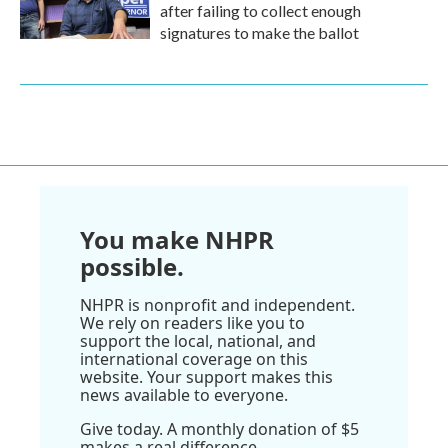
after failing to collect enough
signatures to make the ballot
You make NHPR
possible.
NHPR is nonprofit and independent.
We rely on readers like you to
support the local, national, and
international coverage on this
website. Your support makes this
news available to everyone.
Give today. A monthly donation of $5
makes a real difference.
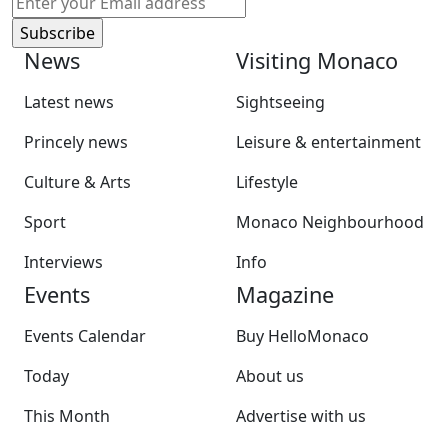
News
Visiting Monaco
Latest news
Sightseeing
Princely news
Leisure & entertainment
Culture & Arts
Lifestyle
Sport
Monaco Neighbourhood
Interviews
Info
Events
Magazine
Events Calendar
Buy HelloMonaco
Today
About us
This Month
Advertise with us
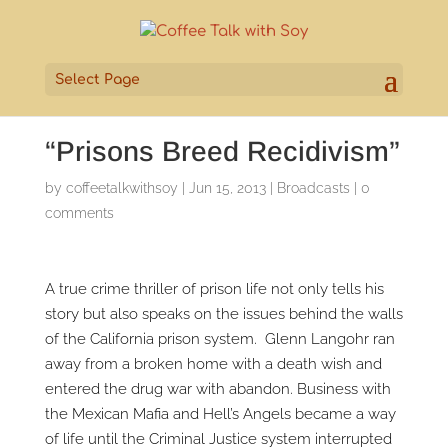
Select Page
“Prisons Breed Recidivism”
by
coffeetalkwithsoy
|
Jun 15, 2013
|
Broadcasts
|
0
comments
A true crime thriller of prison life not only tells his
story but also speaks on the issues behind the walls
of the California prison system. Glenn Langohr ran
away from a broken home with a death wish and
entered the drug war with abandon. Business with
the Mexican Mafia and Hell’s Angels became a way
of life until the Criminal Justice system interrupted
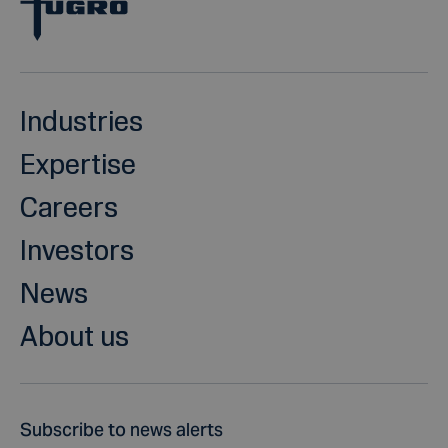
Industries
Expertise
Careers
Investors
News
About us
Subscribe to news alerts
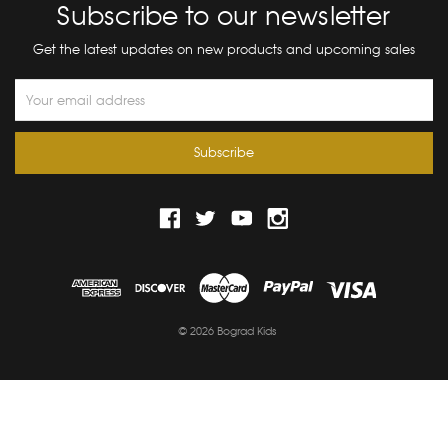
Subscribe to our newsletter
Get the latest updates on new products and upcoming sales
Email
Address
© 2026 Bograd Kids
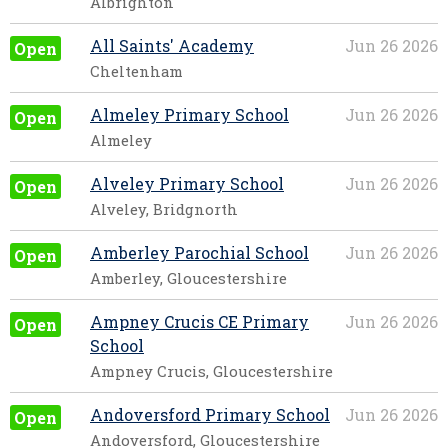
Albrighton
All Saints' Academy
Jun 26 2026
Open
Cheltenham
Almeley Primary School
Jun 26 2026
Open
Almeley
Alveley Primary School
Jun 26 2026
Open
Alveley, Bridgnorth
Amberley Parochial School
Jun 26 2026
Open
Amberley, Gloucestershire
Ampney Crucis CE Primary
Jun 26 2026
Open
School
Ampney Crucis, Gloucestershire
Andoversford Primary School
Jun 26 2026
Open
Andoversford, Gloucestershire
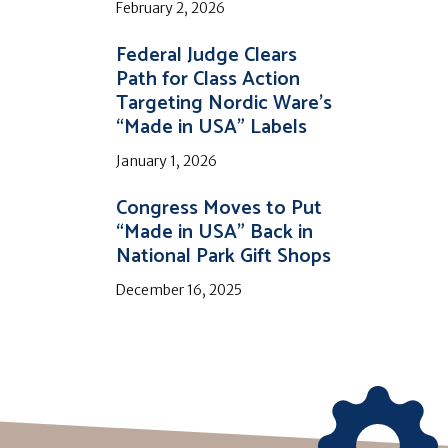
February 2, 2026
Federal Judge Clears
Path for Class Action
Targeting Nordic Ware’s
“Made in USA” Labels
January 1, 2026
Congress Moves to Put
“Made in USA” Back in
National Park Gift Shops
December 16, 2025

========

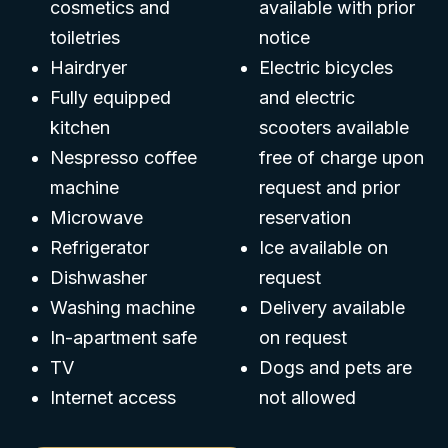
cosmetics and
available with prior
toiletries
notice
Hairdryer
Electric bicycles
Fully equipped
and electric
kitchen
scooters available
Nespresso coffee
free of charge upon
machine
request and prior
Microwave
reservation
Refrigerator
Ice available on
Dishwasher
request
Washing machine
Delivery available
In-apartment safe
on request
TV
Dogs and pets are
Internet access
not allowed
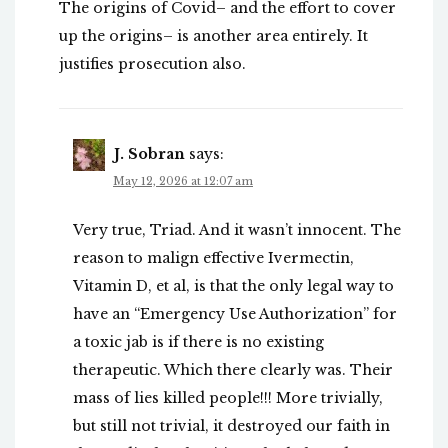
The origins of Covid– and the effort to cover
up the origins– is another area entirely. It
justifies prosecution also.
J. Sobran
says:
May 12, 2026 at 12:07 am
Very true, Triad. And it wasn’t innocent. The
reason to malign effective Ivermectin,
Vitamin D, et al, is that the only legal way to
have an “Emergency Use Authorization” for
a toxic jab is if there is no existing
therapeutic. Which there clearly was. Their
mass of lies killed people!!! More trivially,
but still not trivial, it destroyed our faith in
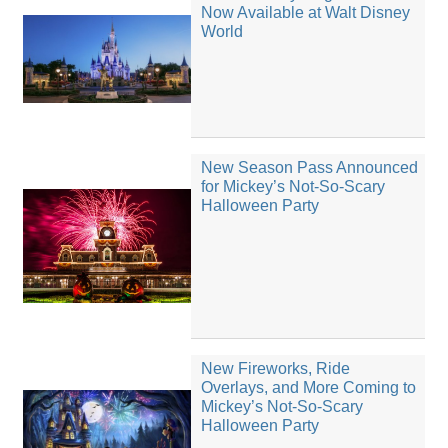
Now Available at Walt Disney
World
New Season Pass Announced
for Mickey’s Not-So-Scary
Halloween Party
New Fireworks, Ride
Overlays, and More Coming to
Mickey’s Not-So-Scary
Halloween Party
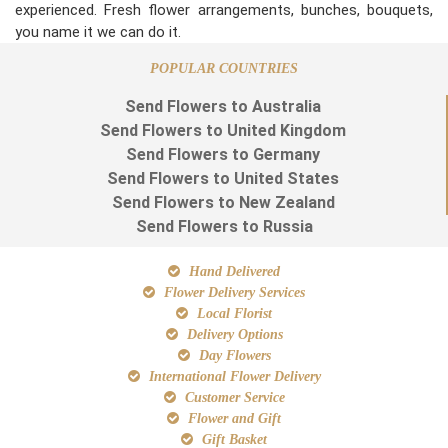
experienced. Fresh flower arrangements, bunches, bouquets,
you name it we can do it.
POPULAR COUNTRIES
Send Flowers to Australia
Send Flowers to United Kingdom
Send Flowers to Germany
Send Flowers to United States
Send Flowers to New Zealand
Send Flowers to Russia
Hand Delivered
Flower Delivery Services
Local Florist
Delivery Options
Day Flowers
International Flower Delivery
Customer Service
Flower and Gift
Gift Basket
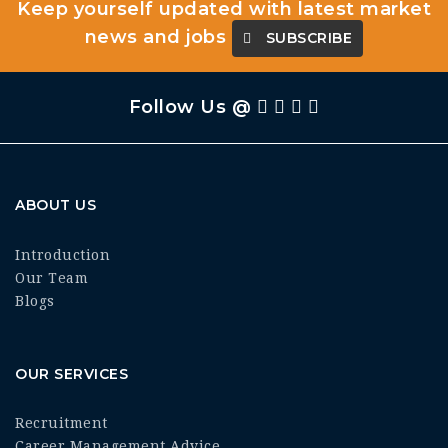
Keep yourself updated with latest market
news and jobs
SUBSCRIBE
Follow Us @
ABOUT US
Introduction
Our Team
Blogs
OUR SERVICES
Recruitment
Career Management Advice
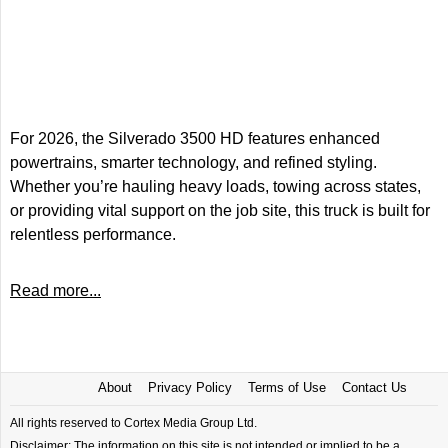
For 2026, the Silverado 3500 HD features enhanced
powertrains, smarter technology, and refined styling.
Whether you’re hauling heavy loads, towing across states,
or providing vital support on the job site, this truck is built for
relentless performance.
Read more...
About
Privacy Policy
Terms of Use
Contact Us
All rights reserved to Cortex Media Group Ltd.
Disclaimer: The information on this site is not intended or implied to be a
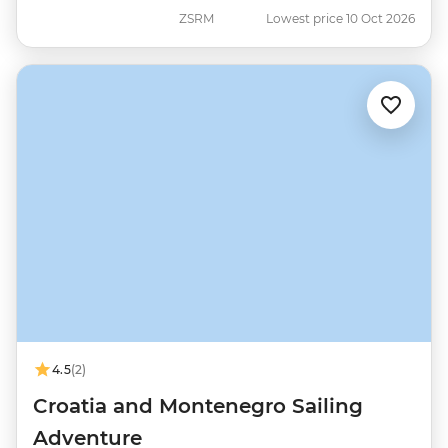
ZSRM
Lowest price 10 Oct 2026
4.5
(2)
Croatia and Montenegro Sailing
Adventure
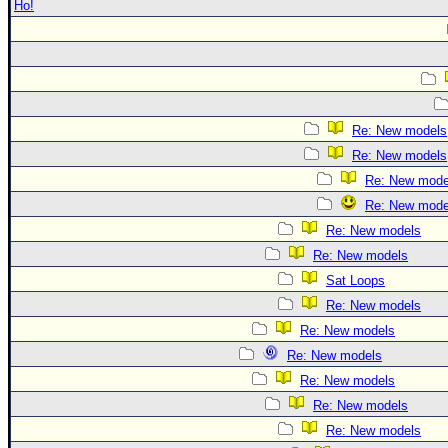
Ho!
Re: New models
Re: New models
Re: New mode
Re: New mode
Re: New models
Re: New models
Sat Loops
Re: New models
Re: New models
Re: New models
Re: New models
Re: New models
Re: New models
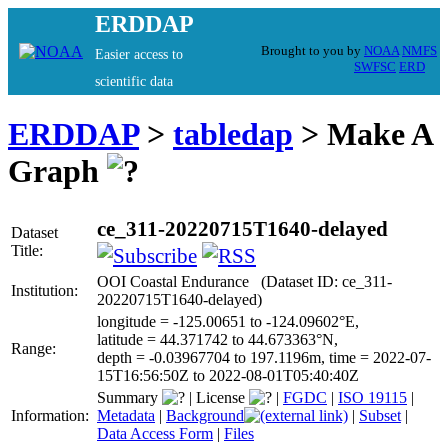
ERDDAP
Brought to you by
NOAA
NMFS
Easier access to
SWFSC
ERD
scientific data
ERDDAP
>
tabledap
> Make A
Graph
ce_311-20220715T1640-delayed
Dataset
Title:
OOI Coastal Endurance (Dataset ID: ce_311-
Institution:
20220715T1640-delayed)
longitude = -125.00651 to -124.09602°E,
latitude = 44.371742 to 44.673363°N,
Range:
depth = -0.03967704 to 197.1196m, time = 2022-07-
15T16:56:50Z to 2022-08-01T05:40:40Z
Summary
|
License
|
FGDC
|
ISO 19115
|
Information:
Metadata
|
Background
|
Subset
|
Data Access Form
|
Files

========

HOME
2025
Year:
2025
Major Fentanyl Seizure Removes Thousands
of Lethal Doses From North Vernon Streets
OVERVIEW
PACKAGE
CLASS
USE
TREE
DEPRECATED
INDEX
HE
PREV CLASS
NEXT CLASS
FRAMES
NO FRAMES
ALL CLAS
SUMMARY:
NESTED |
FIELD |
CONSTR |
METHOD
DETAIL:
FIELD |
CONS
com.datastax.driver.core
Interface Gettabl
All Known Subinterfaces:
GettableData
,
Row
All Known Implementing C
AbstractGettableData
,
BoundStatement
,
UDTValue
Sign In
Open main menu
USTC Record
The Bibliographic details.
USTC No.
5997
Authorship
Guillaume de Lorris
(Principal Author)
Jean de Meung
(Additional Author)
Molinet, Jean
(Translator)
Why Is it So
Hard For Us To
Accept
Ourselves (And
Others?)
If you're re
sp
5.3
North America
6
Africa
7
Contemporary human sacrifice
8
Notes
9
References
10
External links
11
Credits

========

- **Your task**: Only lines with the string "system" belong in the answer; copy each of them from the listing.

- **Output for this task**:
of the California prison system. Glenn Langohr ran
of life until the Criminal Justice system interrupted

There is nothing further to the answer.